Why the $ 276 million California recall election was a bargain

It’s hard to imagine a better bargain than the recall option in our high-cost country. At an estimated cost of $ 276 million – $ 7 per Californian – our state has gone through months of democratic exercise that can inspire public investment, improve governor’s performance, and even save lives.

Insanely, many Californians (some of whom have the cheek to call themselves Democrats) insist on calling this Democratic triumph a waste of money. If they don’t want to look like hypocrites, they should reconsider the math of this choice and think deeper about the price of democracy.

Let’s start with the number: $ 276 million is almost nothing the size of a California state. This number corresponds to less than 1 percent of the current budget surplus and about a tenth of 1 percent of the total national budget. To put it in another context, the election cost $ 100 million less than the Dodgers pay their right fielder.

Still, media commentators falsely claim that the recall cost $ 300 million from schools or the homeless. The truth is just the opposite. The recall and the political pressure it put on the Democrats helped raise funds for core government services to historic heights.

And if lawmakers had another $ 300 million, they’d probably blow it on their own donors. That’s exactly what happened in July when the state wasted $ 330 million doubling ineffective tax credits for wealthy Hollywood producers.

The same politicians could have cut the cost of the recall by $ 60 million if they hadn’t postponed the election to September. But don’t worry about such hypocrisy, because even with the added cost, the recall was worth it.

It has never been more sensible to spend more on elections than now. The California electoral system is making a historic transition to postal ballot papers and voting centers that has so far been successful as voter turnout has increased. But this progress is fragile because of the increasing attacks on democracy and on our electoral officials.

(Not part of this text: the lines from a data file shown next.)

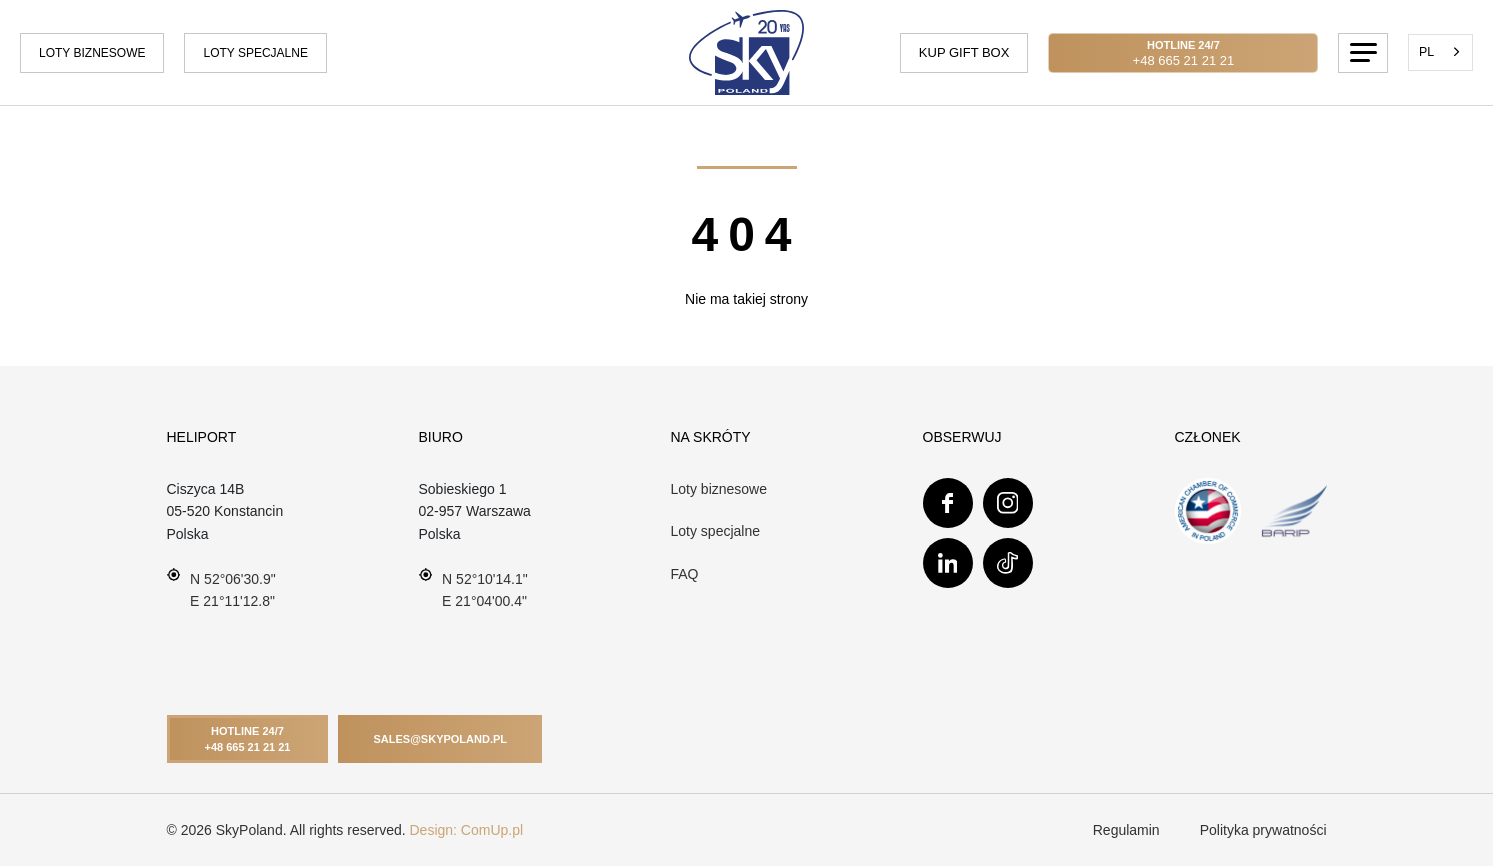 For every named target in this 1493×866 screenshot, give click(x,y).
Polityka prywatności (1263, 830)
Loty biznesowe (92, 53)
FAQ (685, 574)
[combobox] (1440, 52)
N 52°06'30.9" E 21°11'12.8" (221, 588)
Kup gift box (964, 52)
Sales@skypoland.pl (440, 739)
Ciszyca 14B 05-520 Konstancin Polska (225, 511)
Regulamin (1126, 830)
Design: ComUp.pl (467, 830)
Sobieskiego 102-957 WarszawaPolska (475, 511)
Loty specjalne (255, 53)
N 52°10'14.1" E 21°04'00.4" (473, 588)
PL (1426, 52) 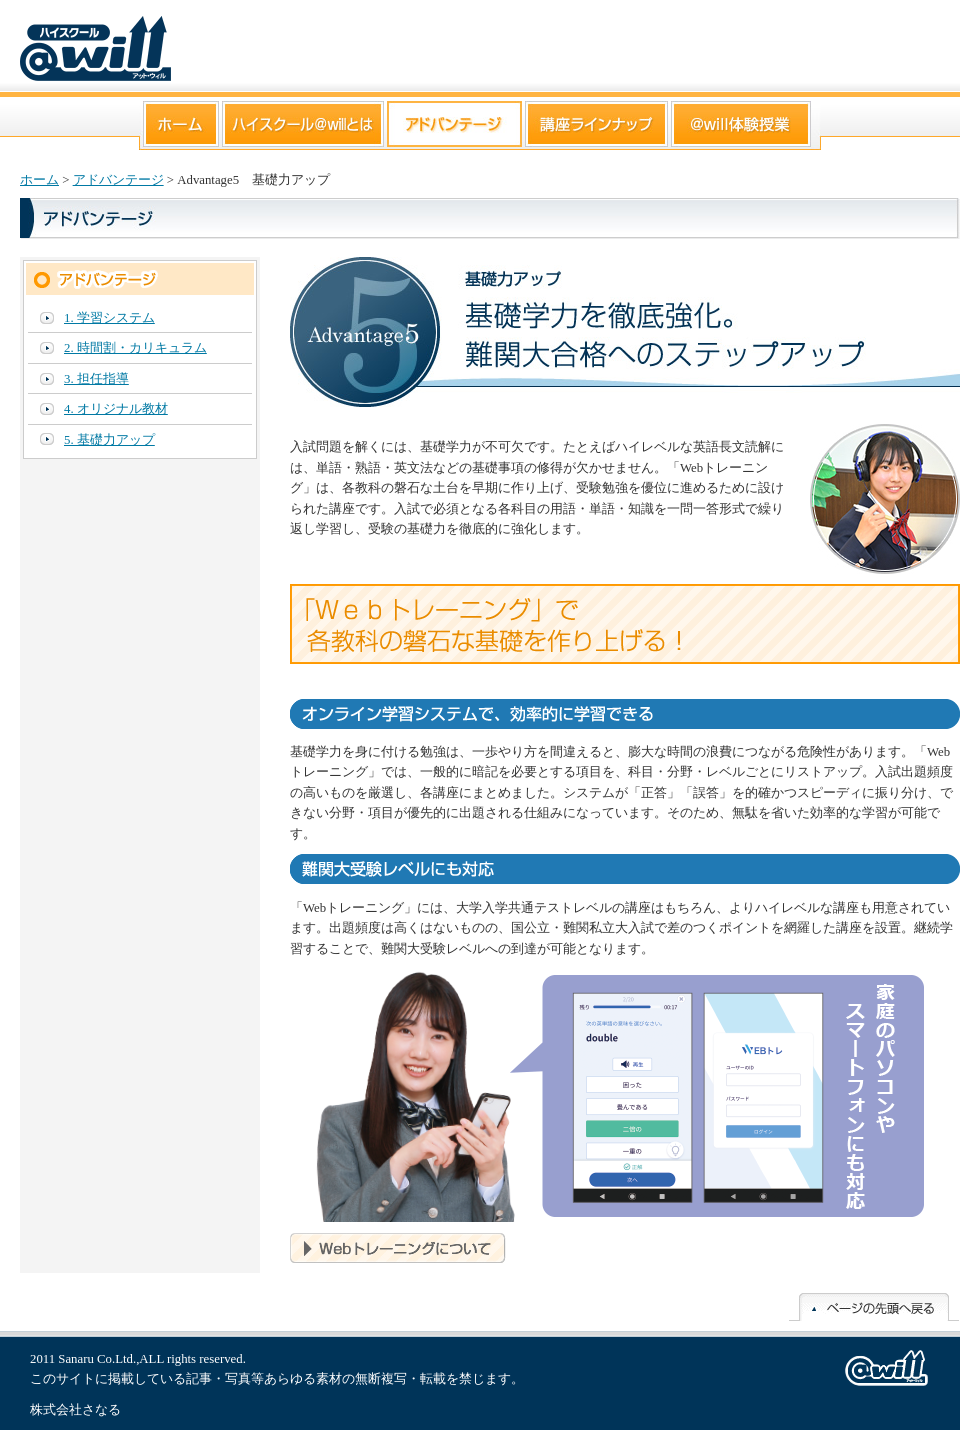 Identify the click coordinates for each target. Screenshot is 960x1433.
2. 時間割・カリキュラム (135, 348)
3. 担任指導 (96, 379)
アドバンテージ (118, 180)
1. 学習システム (109, 318)
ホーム (39, 180)
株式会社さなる (75, 1410)
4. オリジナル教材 (116, 409)
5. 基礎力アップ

More than 80 percent of the $ 276 million cost of recall goes to the same district election officials – who, while conducting the recall elections, reinforced the new electoral infrastructure, found new ways to attract voters, and protected themselves and their elections from threats. The state uses the remainder of the money (over $ 30 million) to create voter guides in the Californian languages, for example.

Think of the cost of recall as money spent on infrastructure – democratic infrastructure. And instead of complaining about it, think about how much more we could invest in it. If we are serious about saving democracy, we should fund a robust citizen participation bureau in every California community and develop better information resources for citizens, especially on electoral activities.

More people, who pay more attention to democracy, can change things.

Just look at the dramatic transformation of Newsom, who was fidgeting and unfocused – until the recall efforts took off. Then Newsom made staff changes and fought his bad habit of forming working groups and commissions (he ever had a “task force” on oxygen) rather than acting directly.

Under threat of recall, he turned around and urged schools to reopen, replaced an ineffective corporate loan program with grants and tossed the confusing COVID color grading system on its head. Newsom also moved to close down homeless camps. And his Memorial Year budget has made too many historical investments – from transitional kindergarten to college scholarships – to list here.

In this context, Newsom’s landslide victory doesn’t mean the election was unnecessary. On the contrary, the result of the recall was support for more aggressive government action, particularly on life-saving vaccinations.

Now all the Californians have to do is make Newsom – who is prone to distraction – angry, vulnerable, and nervous like he was during the recall. If he gets complacent, a middle-class Californian may qualify for another recall to improve the governor’s focus – and give us another opportunity to spend more millions on our democracy.

Joe Mathews writes the Connecting California column for Zócalo Public Square.